Election of Vice-President

  • Article 324 of the Constitution read with the Presidential and Vice-Presidential Elections Act, 1952 and the Presidential and Vice-Presidential Elections Rules, 1974, vests the superintendence, direction and control of the conduct of election to the office of the Vice-President of India in the Election Commission of India.
  • The notification for election shall be issued on or after the sixtieth day before the expiration of term of office of the outgoing Vice-President.
  • As per Article 66 of the Constitution of India, the Vice-President is elected by the members of the Electoral College.Electoral College consists of:
  1. Elected members of Rajya Sabha.
  2. Nominated members of Rajya Sabha.
  3. Elected members of Lok Sabha.


  • Should be a citizen of India.
  • Should have completed 35 years of age.
  • Should be qualified for election as a member of the Rajya Sabha.
  • Should not hold any office of profit under the Union government or any state government or any local authority or any other public authority.
  • The Vice President is the second highest constitutional office in India. He/She serves for a five-year term, but can continue to be in office. irrespective of the expiry of the term, until the successor assumes office.
  • The Vice President may resign his office by submitting his resignation to the President of India. The resignation becomes effective from the day it is accepted.
  • The Vice President can be removed from office by a resolution of the Council of States, passed by a majority of its members at that time and agreed to by the House of the People. A resolution for this purpose may be moved only after a notice of at least a minimum of 14 days has been given of such an intention.
  • The Vice President is the ex-officio Chairperson of the Council of States (Rajya Sabha) and does not hold any other office of profit.

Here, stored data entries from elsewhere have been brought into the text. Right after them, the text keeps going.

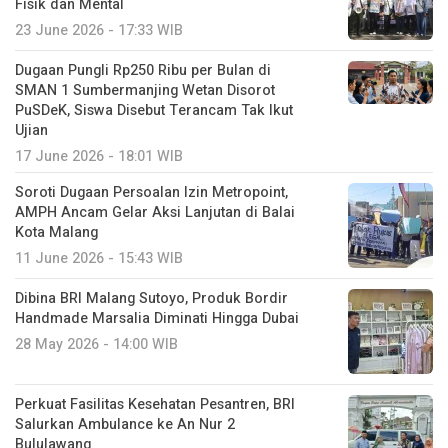
Fisik dan Mental
23 June 2026 - 17:33 WIB
Dugaan Pungli Rp250 Ribu per Bulan di
SMAN 1 Sumbermanjing Wetan Disorot
PuSDeK, Siswa Disebut Terancam Tak Ikut
Ujian
17 June 2026 - 18:01 WIB
Soroti Dugaan Persoalan Izin Metropoint,
AMPH Ancam Gelar Aksi Lanjutan di Balai
Kota Malang
11 June 2026 - 15:43 WIB
Dibina BRI Malang Sutoyo, Produk Bordir
Handmade Marsalia Diminati Hingga Dubai
28 May 2026 - 14:00 WIB
Perkuat Fasilitas Kesehatan Pesantren, BRI
Salurkan Ambulance ke An Nur 2
Bululawang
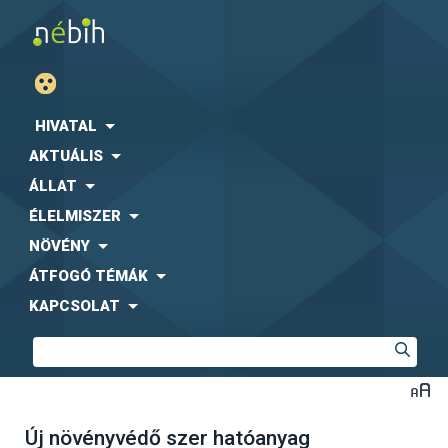
HIVATAL
AKTUÁLIS
ÁLLAT
ÉLELMISZER
NÖVÉNY
ÁTFOGÓ TÉMÁK
KAPCSOLAT
Új növényvédő szer hatóanyag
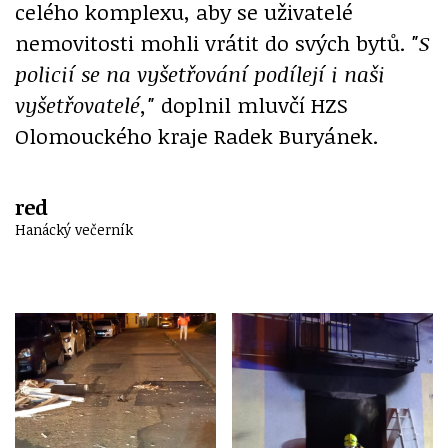
celého komplexu, aby se uživatelé
nemovitosti mohli vrátit do svých bytů.
"S
policií se na vyšetřování podílejí i naši
vyšetřovatelé,"
doplnil mluvčí HZS
Olomouckého kraje Radek Buryánek.
red
Hanácký večerník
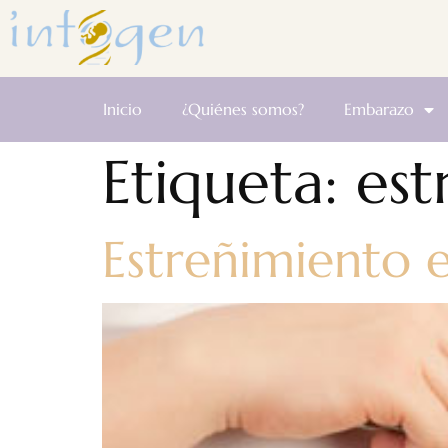
Inicio
¿Quiénes somos?
Embarazo
Etiqueta:
est
Estreñimiento 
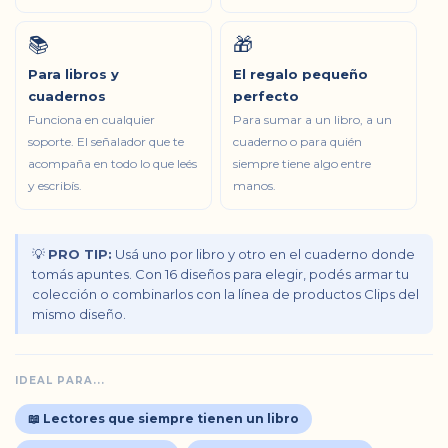
📚
🎁
Para libros y
El regalo pequeño
cuadernos
perfecto
Funciona en cualquier
Para sumar a un libro, a un
soporte. El señalador que te
cuaderno o para quién
acompaña en todo lo que leés
siempre tiene algo entre
y escribís.
manos.
💡
PRO TIP:
Usá uno por libro y otro en el cuaderno donde
tomás apuntes. Con 16 diseños para elegir, podés armar tu
colección o combinarlos con la línea de productos Clips del
mismo diseño.
IDEAL PARA...
📖 Lectores que siempre tienen un libro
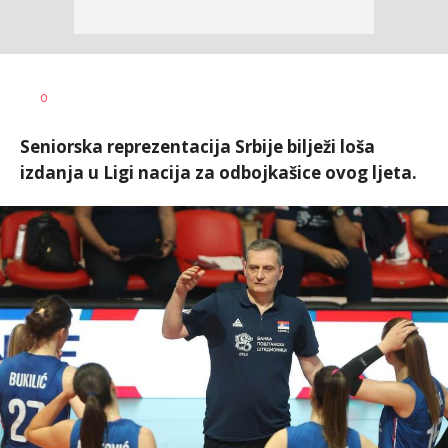
Bojan
AUTOR
0
Jakovljević
Seniorska reprezentacija Srbije bilježi loša
izdanja u Ligi nacija za odbojkašice ovog ljeta.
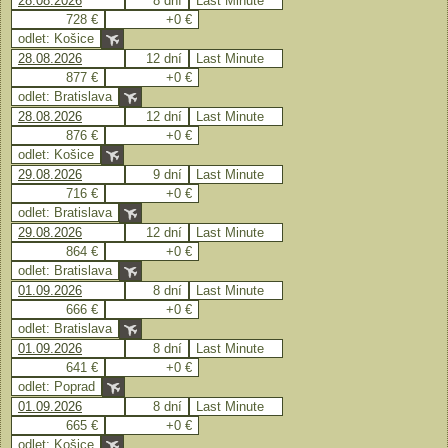
28.08.2026
8 dní
Last Minute
728 €
+0 €
odlet: Košice
28.08.2026
12 dní
Last Minute
877 €
+0 €
odlet: Bratislava
28.08.2026
12 dní
Last Minute
876 €
+0 €
odlet: Košice
29.08.2026
9 dní
Last Minute
716 €
+0 €
odlet: Bratislava
29.08.2026
12 dní
Last Minute
864 €
+0 €
odlet: Bratislava
01.09.2026
8 dní
Last Minute
666 €
+0 €
odlet: Bratislava
01.09.2026
8 dní
Last Minute
641 €
+0 €
odlet: Poprad
01.09.2026
8 dní
Last Minute
665 €
+0 €
odlet: Košice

4. Parliamentary Privileges

Wrong notion about Immunity from action by agencies when House session is on.   
The term 'privilege' implies certain rights, immunities enjoyed by the two Houses, their panels and MPs to enable them to discharge their functions efficiently

  1. Parliamentary privileges are certain rights and immunities enjoyed by members of Parliament, individually and collectively, so that they can “effectively discharge their functions”.
  2. Parliamentary privileges are defined in Article 105 of the Indian Constitution and those of State legislatures in Article 194.
  3. When any of these rights and immunities are disregarded, the offense is called a breach of privilege and is punishable under law of Parliament.

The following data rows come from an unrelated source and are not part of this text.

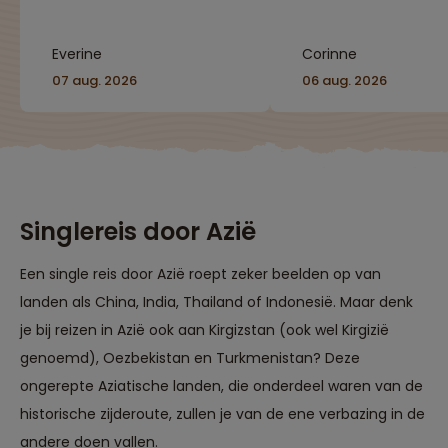
Everine
Corinne
07 aug. 2026
06 aug. 2026
Singlereis door Azië
Een single reis door Azië roept zeker beelden op van
landen als China, India, Thailand of Indonesië. Maar denk
je bij reizen in Azië ook aan Kirgizstan (ook wel Kirgizië
genoemd), Oezbekistan en Turkmenistan? Deze
ongerepte Aziatische landen, die onderdeel waren van de
historische zijderoute, zullen je van de ene verbazing in de
andere doen vallen.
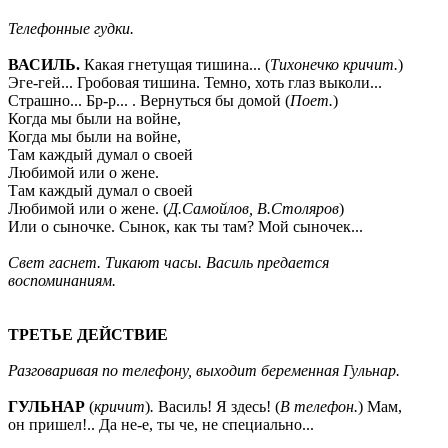
Телефонные гудки.
ВАСИЛЬ
.
Какая гнетущая тишина... (
Тихонечко кричит.
)
Эге-гей... Гробовая тишина. Темно, хоть глаз выколи...
Страшно... Бр-р... . Вернуться бы домой (
Поет.
)
Когда мы были на войне,
Когда мы были на войне,
Там каждый думал о своей
Любимой или о жене.
Там каждый думал о своей
Любимой или о жене. (
Д.Самойлов, В.Столяров
)
Или о сыночке. Сынок, как ты там? Мой сыночек...
Свет гаснет. Тикают часы. Василь предается
воспоминаниям.
ТРЕТЬЕ ДЕЙСТВИЕ
Разговаривая по телефону, выходит беременная Гульнар.
ГУЛЬНАР
(
кричит
)
.
Василь! Я здесь! (
В телефон.
) Мам,
он пришел!.. Да не-е, ты че, не специально...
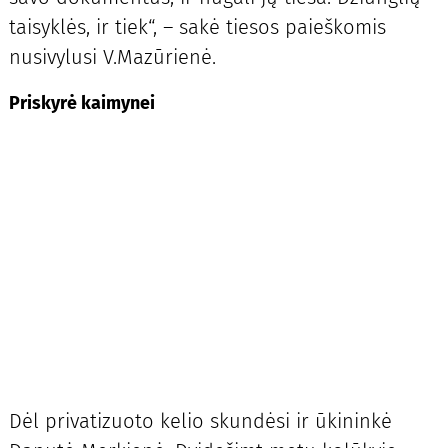
taisyklės, ir tiek“, – sakė tiesos paieškomis
nusivylusi V.Mazūrienė.
Priskyrė kaimynei
Dėl privatizuoto kelio skundėsi ir ūkininkė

 Privileges of Parliamentarians

  1. Freedom of Speech
  2. Freedom from Arrest
  3. Exemption from attendance as witnesses

Freedom from Arrest: It is understood that no member shall be arrested in a civil case 40 days before and after the adjournment of the House (Lok Sabha or Rajya Sabha) and also when the House is in session. It also means that no member can be arrested within the precincts of the Parliament without the permission of the House to which he/she belongs.

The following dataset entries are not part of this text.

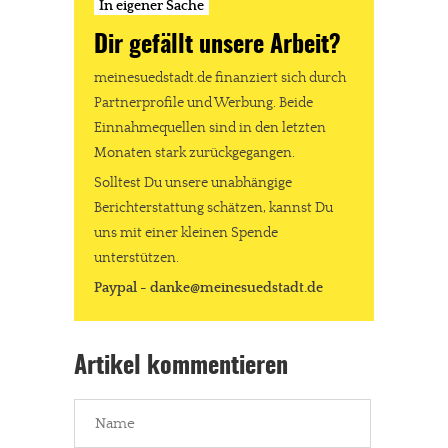
In eigener Sache
Dir gefällt unsere Arbeit?
meinesuedstadt.de finanziert sich durch
Partnerprofile und Werbung. Beide
Einnahmequellen sind in den letzten
Monaten stark zurückgegangen.
Solltest Du unsere unabhängige
Berichterstattung schätzen, kannst Du
uns mit einer kleinen Spende
unterstützen.
Paypal - danke@meinesuedstadt.de
Artikel kommentieren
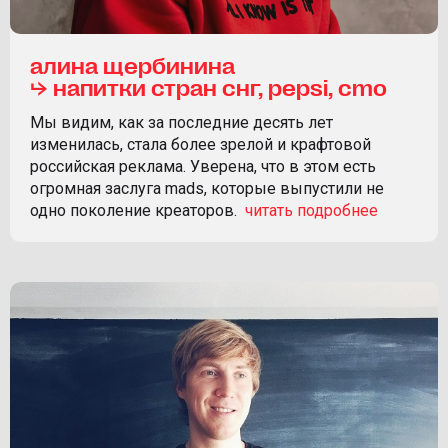
алина щербинина
⮡ напитки стран снг, pepsi, cmo
Мы видим, как за последние десять лет
изменилась, стала более зрелой и крафтовой
российская реклама. Уверена, что в этом есть
огромная заслуга mads, которые выпустили не
одно поколение креаторов.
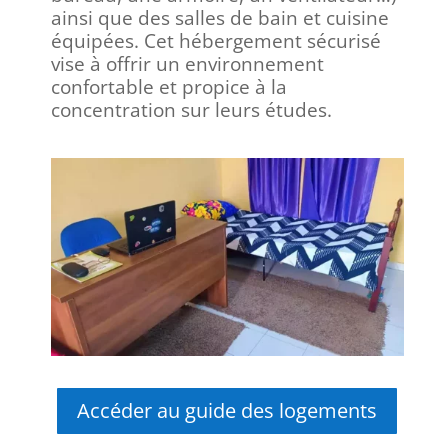
ainsi que des salles de bain et cuisine
équipées. Cet hébergement sécurisé
vise à offrir un environnement
confortable et propice à la
concentration sur leurs études.
Accéder au guide des logements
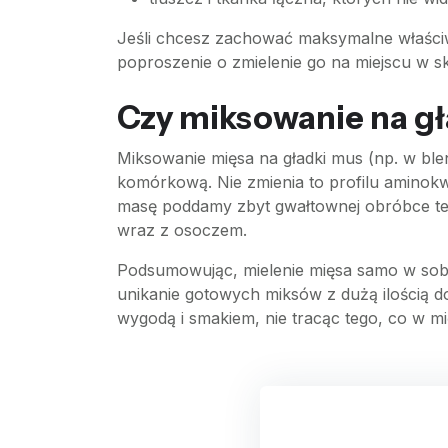
Jeśli chcesz zachować maksymalne właściw
poproszenie o zmielenie go na miejscu w sk
Czy miksowanie na g
Miksowanie mięsa na gładki mus (np. w ble
komórkową. Nie zmienia to profilu aminok
masę poddamy zbyt gwałtownej obróbce ter
wraz z osoczem.
Podsumowując, mielenie mięsa samo w sobie
unikanie gotowych miksów z dużą ilością d
wygodą i smakiem, nie tracąc tego, co w mi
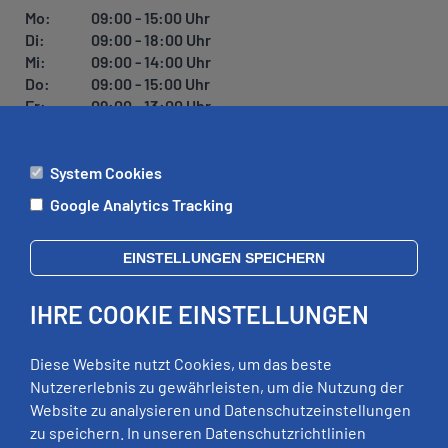
Mo:
09:00 - 15:00 Uhr
Di:
09:00 - 18:00 Uhr
Mi:
09:00 - 14:00 Uhr
Do:
09:00 - 15:00 Uhr
Fr:
09:00 - 13:00 Uhr
System Cookies
ÄMTER
Google Analytics Tracking
Mo:
09:00 - 12:00 Uhr
Di:
09:00 - 12:00 Uhr, 13:00 - 18:00 Uhr
EINSTELLUNGEN SPEICHERN
Mi:
geschlossen
Do:
09:00 - 12:00 Uhr, 13:00 - 15:00 Uhr
IHRE COOKIE EINSTELLUNGEN
Fr:
09:00 - 12:00 Uhr
zusätzliche Termine nach Vereinbarung
Diese Website nutzt Cookies, um das beste
Nutzererlebnis zu gewährleisten, um die Nutzung der
Website zu analysieren und Datenschutzeinstellungen
RECHTLICHES
zu speichern. In unseren Datenschutzrichtlinien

Privileges of the Parliament

  1. Right to publish debates and proceedings
  2. Right to exclude strangers
  3. Right to punish members and outsiders for breach of its privileges
  4. Right to regulate the internal affairs of the House

What is the privileges committee?

In the Lok Sabha, the Speaker nominates a committee of privileges consisting of 15 members as per respective party strengths. A report is then presented to the House for its consideration. The Speaker may permit a half-hour debate while considering the report. The Speaker may then pass final orders or direct that the report be tabled before the House. A resolution may then be moved relating to the breach of privilege that has to be unanimously passed. In the Rajya Sabha, the deputy chairperson heads the committee of privileges, which consists of 10 members.